Would you give the entries again word for word, with no pictures in the copy?

[Records for processing — start]

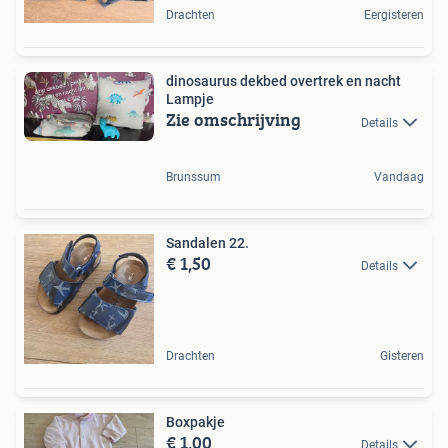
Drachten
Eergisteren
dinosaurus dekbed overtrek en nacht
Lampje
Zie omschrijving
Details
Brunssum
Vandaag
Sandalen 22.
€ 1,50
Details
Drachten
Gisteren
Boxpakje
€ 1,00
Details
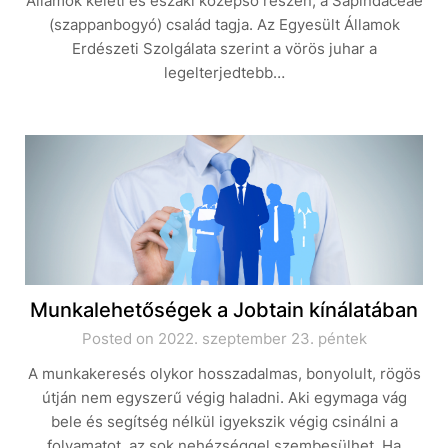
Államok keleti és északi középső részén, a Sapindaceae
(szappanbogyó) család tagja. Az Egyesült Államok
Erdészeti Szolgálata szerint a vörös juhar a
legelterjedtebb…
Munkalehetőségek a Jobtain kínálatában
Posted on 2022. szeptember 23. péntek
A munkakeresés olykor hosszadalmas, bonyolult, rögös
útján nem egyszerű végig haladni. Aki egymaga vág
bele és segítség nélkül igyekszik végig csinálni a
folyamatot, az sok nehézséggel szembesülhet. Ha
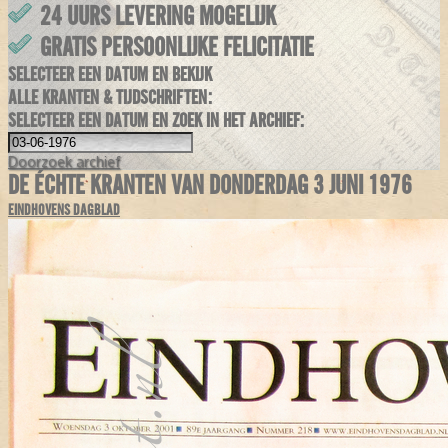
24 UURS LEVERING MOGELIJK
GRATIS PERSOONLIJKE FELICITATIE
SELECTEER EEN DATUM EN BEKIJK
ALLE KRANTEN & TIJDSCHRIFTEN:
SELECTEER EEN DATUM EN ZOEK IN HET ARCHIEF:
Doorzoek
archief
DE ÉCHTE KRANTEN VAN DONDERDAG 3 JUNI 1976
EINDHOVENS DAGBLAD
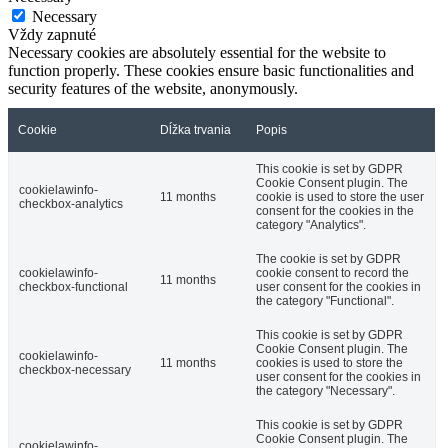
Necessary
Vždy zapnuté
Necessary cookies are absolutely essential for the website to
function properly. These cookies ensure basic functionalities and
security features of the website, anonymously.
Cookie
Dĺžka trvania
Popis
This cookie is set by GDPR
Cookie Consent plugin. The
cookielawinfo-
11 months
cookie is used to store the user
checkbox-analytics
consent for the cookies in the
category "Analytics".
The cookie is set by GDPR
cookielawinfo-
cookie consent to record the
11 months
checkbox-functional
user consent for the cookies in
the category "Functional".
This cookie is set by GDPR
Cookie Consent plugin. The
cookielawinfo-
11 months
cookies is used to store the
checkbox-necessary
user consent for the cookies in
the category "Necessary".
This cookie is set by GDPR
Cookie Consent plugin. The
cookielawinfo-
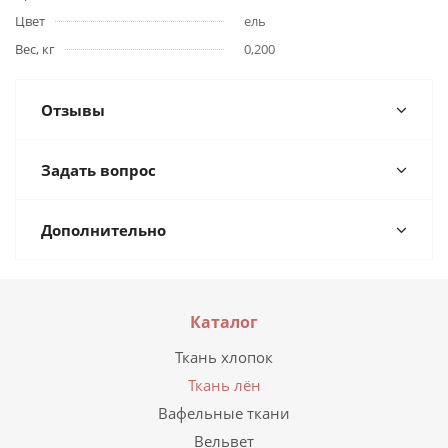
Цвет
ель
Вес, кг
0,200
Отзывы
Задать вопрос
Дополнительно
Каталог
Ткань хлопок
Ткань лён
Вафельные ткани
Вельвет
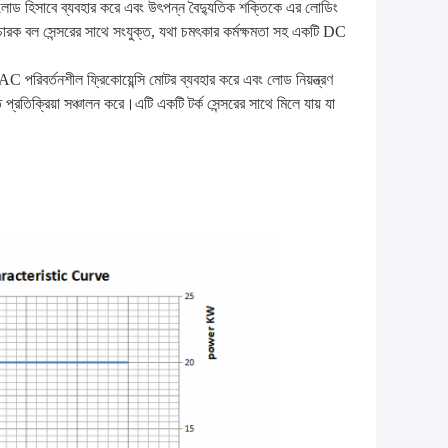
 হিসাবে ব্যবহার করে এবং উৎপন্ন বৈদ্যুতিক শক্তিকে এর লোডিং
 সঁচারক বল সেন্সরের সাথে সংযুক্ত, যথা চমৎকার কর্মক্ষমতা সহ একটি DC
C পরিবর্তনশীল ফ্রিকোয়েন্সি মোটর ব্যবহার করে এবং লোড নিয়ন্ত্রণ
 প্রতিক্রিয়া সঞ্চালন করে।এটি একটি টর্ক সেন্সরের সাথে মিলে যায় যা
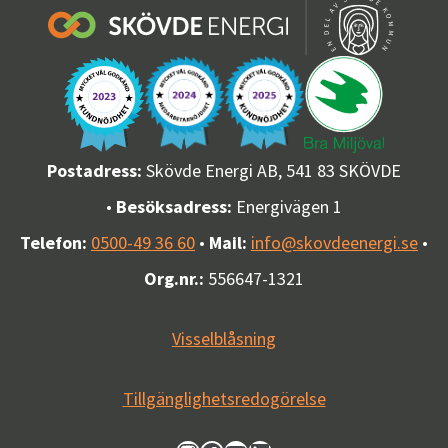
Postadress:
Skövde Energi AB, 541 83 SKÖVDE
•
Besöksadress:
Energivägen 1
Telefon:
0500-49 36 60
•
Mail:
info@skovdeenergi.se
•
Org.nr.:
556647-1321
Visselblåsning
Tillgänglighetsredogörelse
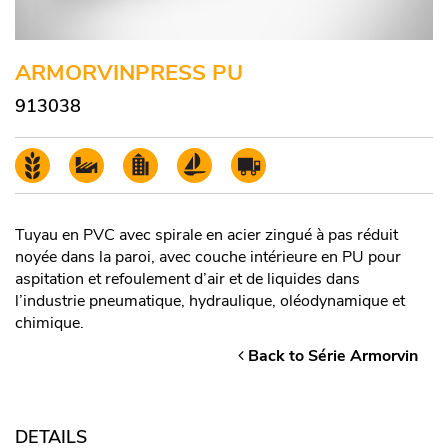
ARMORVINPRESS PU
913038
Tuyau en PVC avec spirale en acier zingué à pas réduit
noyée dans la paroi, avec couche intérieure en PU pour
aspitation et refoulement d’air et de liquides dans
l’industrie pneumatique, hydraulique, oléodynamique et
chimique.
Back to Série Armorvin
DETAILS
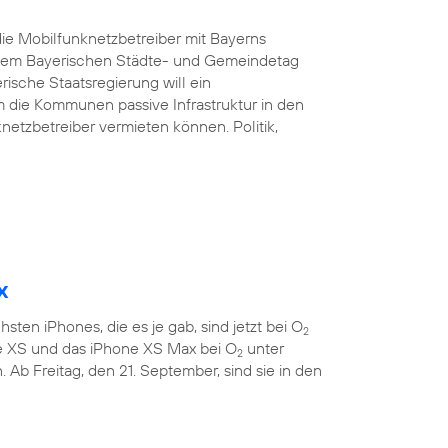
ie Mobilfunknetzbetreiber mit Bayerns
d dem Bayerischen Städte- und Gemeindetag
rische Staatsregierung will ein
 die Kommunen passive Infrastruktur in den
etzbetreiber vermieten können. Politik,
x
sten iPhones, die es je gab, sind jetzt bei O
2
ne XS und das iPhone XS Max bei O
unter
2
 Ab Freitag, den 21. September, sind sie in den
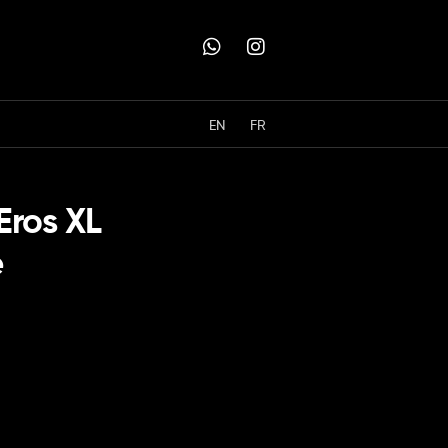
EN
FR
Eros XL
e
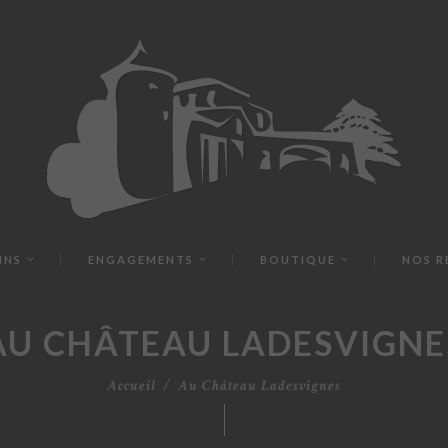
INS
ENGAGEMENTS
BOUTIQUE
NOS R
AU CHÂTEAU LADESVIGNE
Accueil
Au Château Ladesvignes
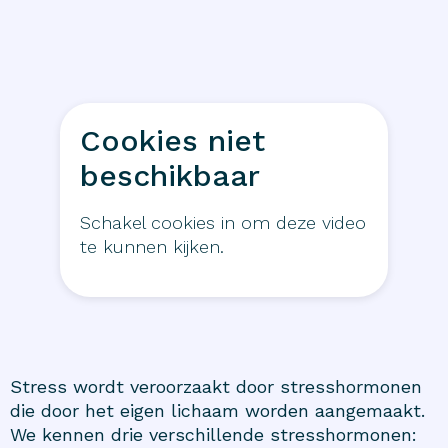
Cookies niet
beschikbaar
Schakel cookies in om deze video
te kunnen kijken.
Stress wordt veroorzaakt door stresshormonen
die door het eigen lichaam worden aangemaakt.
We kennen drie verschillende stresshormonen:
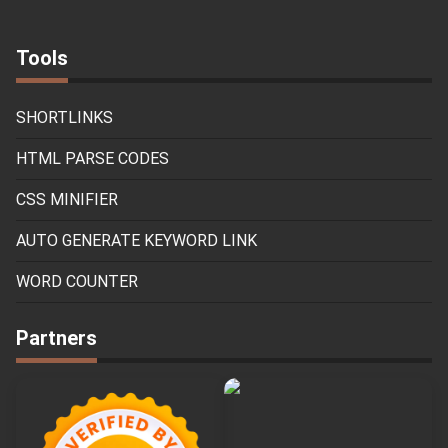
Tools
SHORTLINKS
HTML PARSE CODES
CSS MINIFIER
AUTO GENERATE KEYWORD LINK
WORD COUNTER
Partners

[Records for processing — finish]

• **Output of the task**
Drachten
Eergisteren
dinosaurus dekbed overtrek en nacht
Lampje
Zie omschrijving
Details
Brunssum
Vandaag
Sandalen 22.
€ 1,50
Details
Drachten
Gisteren
Boxpakje
€ 1,00
Details
Államok keleti és északi középső részén, a Sapindaceae
(szappanbogyó) család tagja. Az Egyesült Államok
Erdészeti Szolgálata szerint a vörös juhar a
legelterjedtebb…
Munkalehetőségek a Jobtain kínálatában
Posted on 2022. szeptember 23. péntek
A munkakeresés olykor hosszadalmas, bonyolult, rögös
útján nem egyszerű végig haladni. Aki egymaga vág
bele és segítség nélkül igyekszik végig csinálni a
folyamatot, az sok nehézséggel szembesülhet. Ha
24 UURS LEVERING MOGELIJK
GRATIS PERSOONLIJKE FELICITATIE
SELECTEER EEN DATUM EN BEKIJK
ALLE KRANTEN & TIJDSCHRIFTEN:
SELECTEER EEN DATUM EN ZOEK IN HET ARCHIEF:
Doorzoek
archief
DE ÉCHTE KRANTEN VAN DONDERDAG 3 JUNI 1976
EINDHOVENS DAGBLAD
Necessary
Vždy zapnuté
Necessary cookies are absolutely essential for the website to
function properly. These cookies ensure basic functionalities and
security features of the website, anonymously.
Cookie
Dĺžka trvania
Popis
This cookie is set by GDPR
Cookie Consent plugin. The
cookielawinfo-
11 months
cookie is used to store the user
checkbox-analytics
consent for the cookies in the
category "Analytics".
The cookie is set by GDPR
cookielawinfo-
cookie consent to record the
11 months
checkbox-functional
user consent for the cookies in
the category "Functional".
This cookie is set by GDPR
Cookie Consent plugin. The
cookielawinfo-
11 months
cookies is used to store the
checkbox-necessary
user consent for the cookies in
the category "Necessary".
This cookie is set by GDPR
Cookie Consent plugin. The
cookielawinfo-
Цвет
ель
Вес, кг
0,200
Отзывы
Задать вопрос
Дополнительно
Каталог
Ткань хлопок
Ткань лён
Вафельные ткани
Вельвет
 হিসাবে ব্যবহার করে এবং উৎপন্ন বৈদ্যুতিক শক্তিকে এর লোডিং
 সঁচারক বল সেন্সরের সাথে সংযুক্ত, যথা চমৎকার কর্মক্ষমতা সহ একটি DC
C পরিবর্তনশীল ফ্রিকোয়েন্সি মোটর ব্যবহার করে এবং লোড নিয়ন্ত্রণ
 প্রতিক্রিয়া সঞ্চালন করে।এটি একটি টর্ক সেন্সরের সাথে মিলে যায় যা
Postadress:
Skövde Energi AB, 541 83 SKÖVDE
•
Besöksadress:
Energivägen 1
Telefon:
0500-49 36 60
•
Mail:
info@skovdeenergi.se
•
Org.nr.:
556647-1321
Visselblåsning
Tillgänglighetsredogörelse
ARMORVINPRESS PU
913038
Tuyau en PVC avec spirale en acier zingué à pas réduit
noyée dans la paroi, avec couche intérieure en PU pour
aspitation et refoulement d’air et de liquides dans
l’industrie pneumatique, hydraulique, oléodynamique et
chimique.
Back to Série Armorvin
DETAILS
ie Mobilfunknetzbetreiber mit Bayerns
d dem Bayerischen Städte- und Gemeindetag
rische Staatsregierung will ein
 die Kommunen passive Infrastruktur in den
etzbetreiber vermieten können. Politik,
x
sten iPhones, die es je gab, sind jetzt bei O
2
ne XS und das iPhone XS Max bei O
unter
2
 Ab Freitag, den 21. September, sind sie in den
EN
FR
Eros XL
e
INS
ENGAGEMENTS
BOUTIQUE
NOS R
AU CHÂTEAU LADESVIGNE
Accueil
Au Château Ladesvignes
Cookies niet
beschikbaar
Schakel cookies in om deze video
te kunnen kijken.
Stress wordt veroorzaakt door stresshormonen
die door het eigen lichaam worden aangemaakt.
We kennen drie verschillende stresshormonen:
Tools
SHORTLINKS
HTML PARSE CODES
CSS MINIFIER
AUTO GENERATE KEYWORD LINK
WORD COUNTER
Partners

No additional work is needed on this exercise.